Situated natural language interaction in uncertain and open worlds
Natural language understanding and generation capabilities are crucial
for natural human-like human robot interactions. This is especially
true in domains such as eldercare, education, space, and
search-and-rescue robotics, in which alternate interfaces or
interaction techniques may be difficult for users to use due to
cognitive or physical limitations. Approximately 40% of wheelchair
users, for example, find it difficult or impossible to use a standard
joystick, making natural language an attractive modality for
interaction and control.
My research investigates how intelligent robots can communicate through natural language in realistic human-robot interaction scenarios, in which knowledge is uncertain, incomplete, and decentralized. To do so, I draw on techniques and concepts from artificial intelligence, psychology, linguistics, and philosophy, and engage in both algorithm development and empirical experimentation.

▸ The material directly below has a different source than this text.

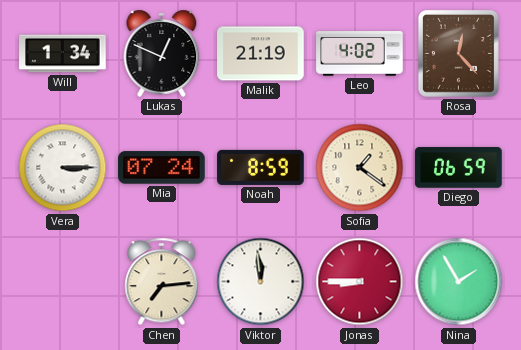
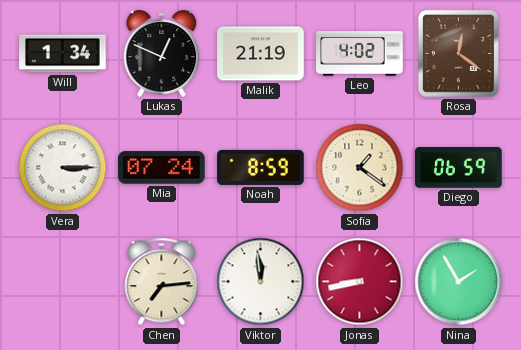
Rosa: 12:23 -> 12:21
Jonas: 8:45 -> 8:43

In this dissertation defense, I will present a set of cognitively inspired algorithms I have developed to allow robots to better identify the entities (e.g., objects, people, and locations) referenced in natural language by their human conversational partners, and to better infer those conversational partners’ intentions, in uncertain and open worlds. I will then discuss how these algorithms have been implemented on a robotic wheelchair in order to significantly extend the state of the art of natural language enabled robot wheelchairs.